→ **What to produce**: From the line that includes "Akceptuję wybrane pliki (199, 871)" to the last line of the records, inclusive, repeat each line exactly.

────────

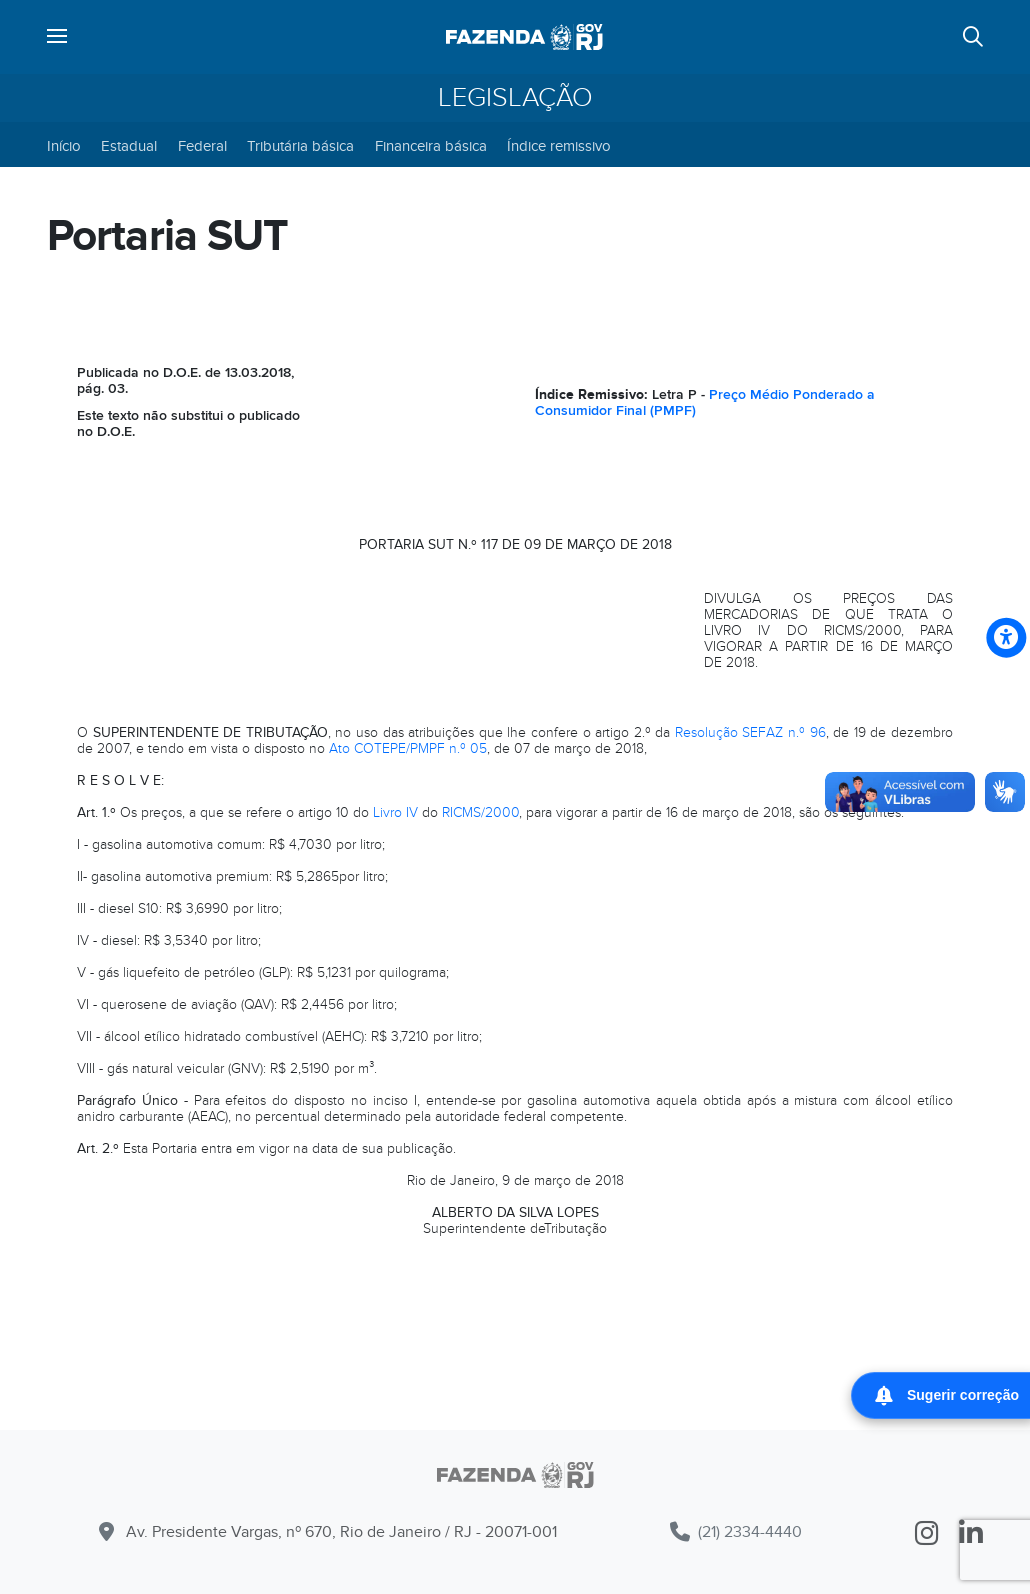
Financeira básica (431, 146)
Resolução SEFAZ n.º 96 (750, 732)
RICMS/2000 (480, 812)
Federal (202, 146)
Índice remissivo (559, 146)
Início (64, 146)
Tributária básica (300, 146)
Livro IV (395, 812)
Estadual (129, 146)
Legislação (515, 98)
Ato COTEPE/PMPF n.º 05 (408, 748)
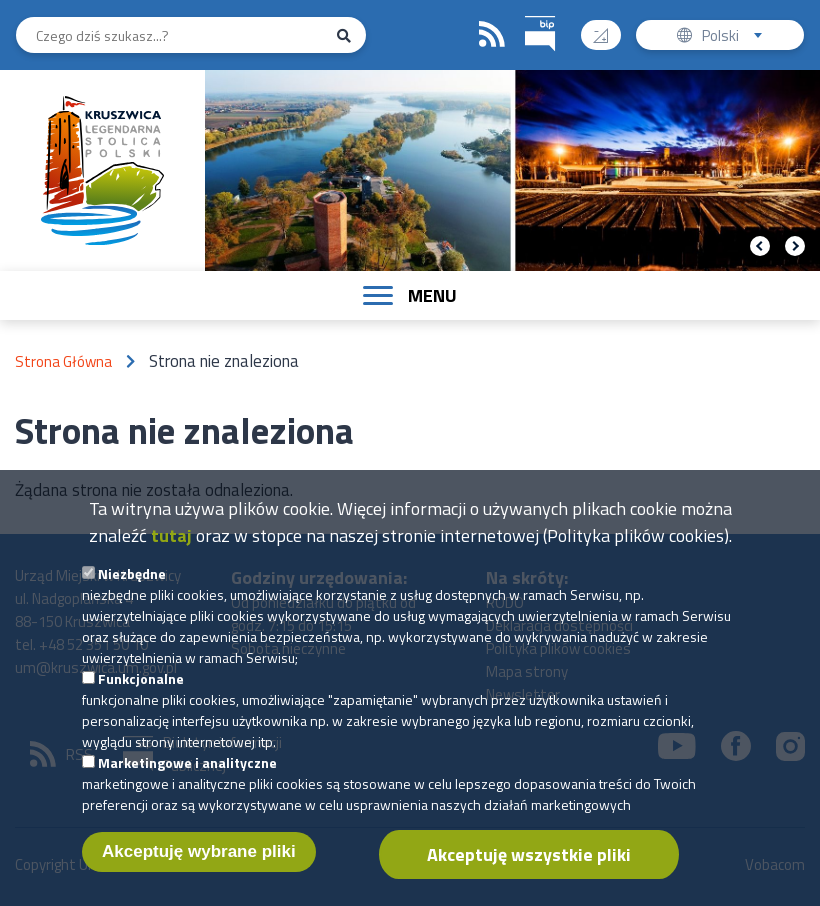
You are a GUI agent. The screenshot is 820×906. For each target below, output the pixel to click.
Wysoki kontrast (608, 28)
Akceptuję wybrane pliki (199, 871)
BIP (525, 13)
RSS (492, 35)
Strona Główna (63, 361)
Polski (736, 37)
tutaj (171, 555)
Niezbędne (132, 593)
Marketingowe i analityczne (187, 782)
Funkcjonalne (141, 698)
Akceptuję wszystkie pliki (529, 874)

────────

→ **Problem solution**:
Akceptuję wybrane pliki (199, 871)
BIP (525, 13)
RSS (492, 35)
Strona Główna (63, 361)
Polski (736, 37)
tutaj (171, 555)
Niezbędne (132, 593)
Marketingowe i analityczne (187, 782)
Funkcjonalne (141, 698)
Akceptuję wszystkie pliki (529, 874)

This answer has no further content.